PROBLEM TO WORK ON =
Print, exactly as they stand, the lines below from the one that has "DIDATTICA A DISTANZA: LA SF" to the one that has "Bleiben Sie mit WhatsApp", inclusive, leaving out the pictures.
=-=-=
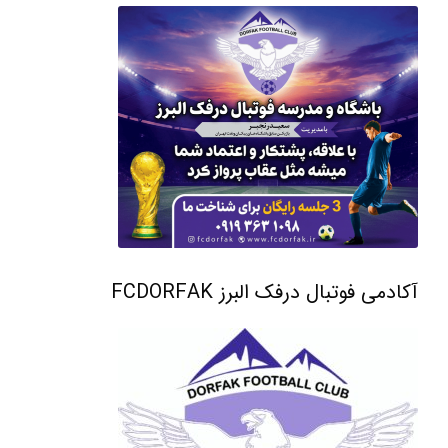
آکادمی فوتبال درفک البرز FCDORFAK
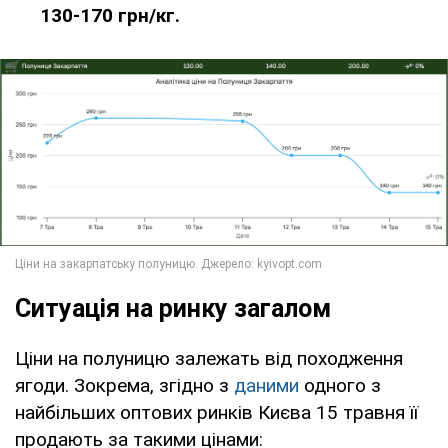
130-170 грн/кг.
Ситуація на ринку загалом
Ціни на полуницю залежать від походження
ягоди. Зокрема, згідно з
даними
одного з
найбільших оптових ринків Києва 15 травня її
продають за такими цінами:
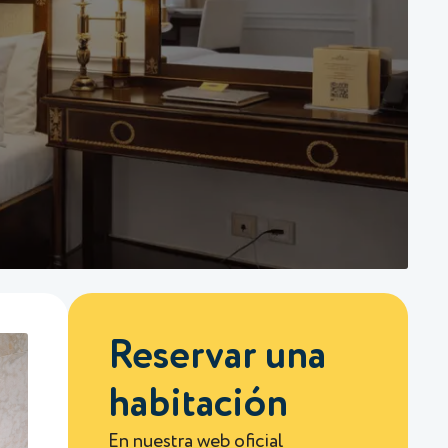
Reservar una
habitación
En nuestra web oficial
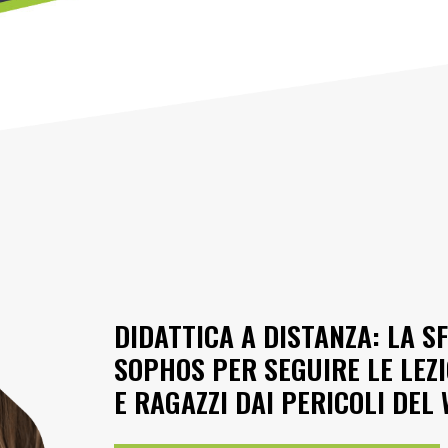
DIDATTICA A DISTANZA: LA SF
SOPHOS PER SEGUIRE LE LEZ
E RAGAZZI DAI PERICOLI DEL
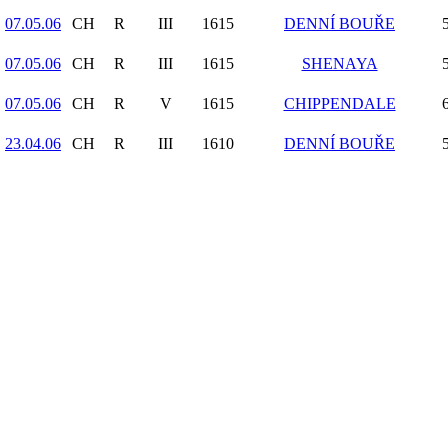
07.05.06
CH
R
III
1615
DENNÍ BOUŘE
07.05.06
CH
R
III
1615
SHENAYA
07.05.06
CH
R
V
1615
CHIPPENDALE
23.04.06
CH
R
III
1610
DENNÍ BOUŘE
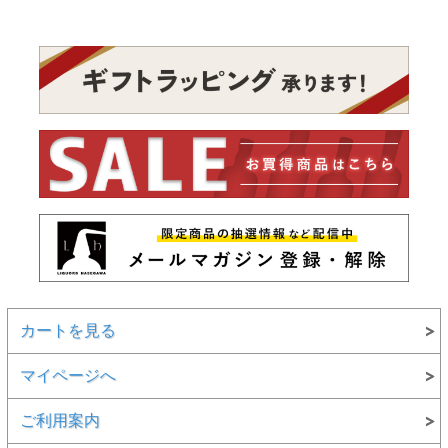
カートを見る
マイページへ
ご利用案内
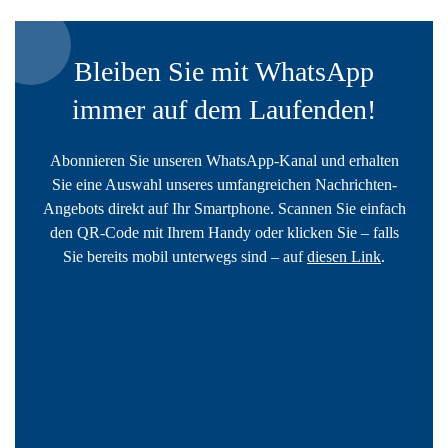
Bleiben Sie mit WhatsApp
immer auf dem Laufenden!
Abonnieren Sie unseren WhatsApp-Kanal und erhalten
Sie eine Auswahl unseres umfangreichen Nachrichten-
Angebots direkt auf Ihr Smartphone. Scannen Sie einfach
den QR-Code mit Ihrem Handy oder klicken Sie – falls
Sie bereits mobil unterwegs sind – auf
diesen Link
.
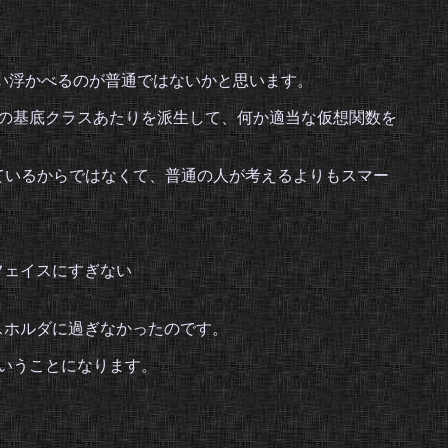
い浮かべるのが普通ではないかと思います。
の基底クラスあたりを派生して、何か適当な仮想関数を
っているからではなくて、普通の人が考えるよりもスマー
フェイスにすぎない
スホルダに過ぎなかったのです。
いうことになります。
=-=-=
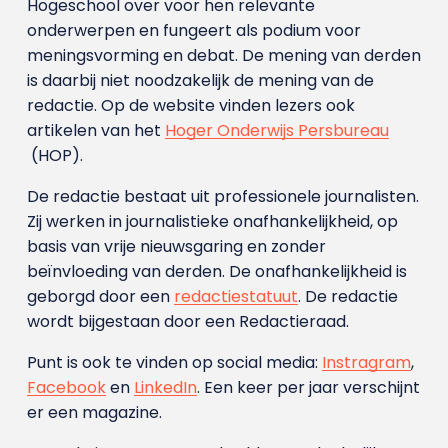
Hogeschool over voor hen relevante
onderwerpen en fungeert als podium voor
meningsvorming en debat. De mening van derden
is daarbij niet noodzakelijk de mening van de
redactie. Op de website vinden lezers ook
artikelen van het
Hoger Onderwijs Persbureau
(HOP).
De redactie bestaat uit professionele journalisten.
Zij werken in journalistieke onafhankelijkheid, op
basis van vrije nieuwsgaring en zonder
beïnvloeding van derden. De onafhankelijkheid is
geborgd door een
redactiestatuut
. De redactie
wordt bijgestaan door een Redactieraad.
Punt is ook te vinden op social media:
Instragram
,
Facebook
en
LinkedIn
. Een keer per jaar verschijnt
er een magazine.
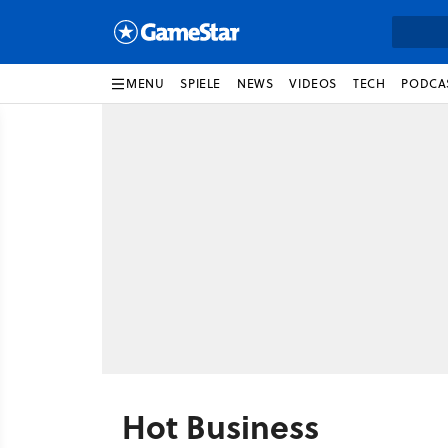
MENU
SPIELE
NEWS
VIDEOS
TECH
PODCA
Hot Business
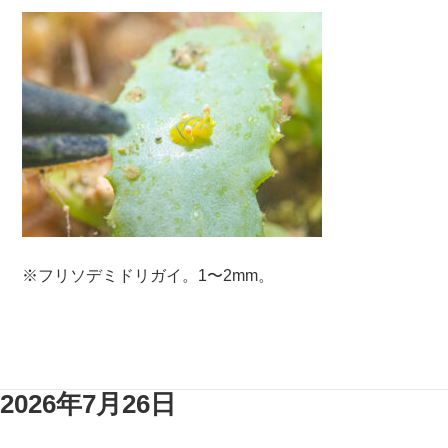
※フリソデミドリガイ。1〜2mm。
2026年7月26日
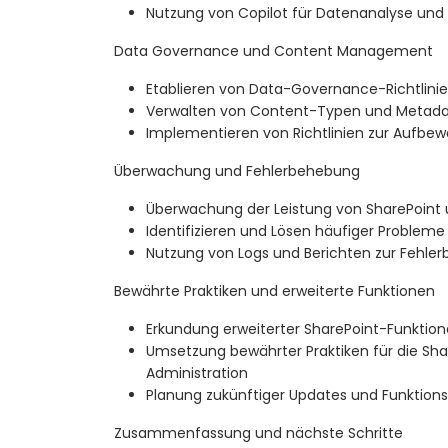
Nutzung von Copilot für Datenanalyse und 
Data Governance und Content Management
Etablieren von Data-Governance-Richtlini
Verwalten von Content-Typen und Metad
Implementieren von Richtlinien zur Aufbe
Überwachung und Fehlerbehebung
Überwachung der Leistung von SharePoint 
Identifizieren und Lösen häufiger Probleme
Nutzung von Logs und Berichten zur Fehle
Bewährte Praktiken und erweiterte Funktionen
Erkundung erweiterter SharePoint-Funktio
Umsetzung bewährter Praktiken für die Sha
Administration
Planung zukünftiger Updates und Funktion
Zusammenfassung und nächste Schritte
=-=-=
EXERCISE RESPONSE =
DIDATTICA A DISTANZA: LA SF
SOPHOS PER SEGUIRE LE LEZ
E RAGAZZI DAI PERICOLI DEL
07.05.06
CH
R
III
1615
DENNÍ BOUŘE
07.05.06
CH
R
III
1615
SHENAYA
07.05.06
CH
R
V
1615
CHIPPENDALE
23.04.06
CH
R
III
1610
DENNÍ BOUŘE
カートを見る
マイページへ
ご利用案内
Bleiben Sie mit WhatsApp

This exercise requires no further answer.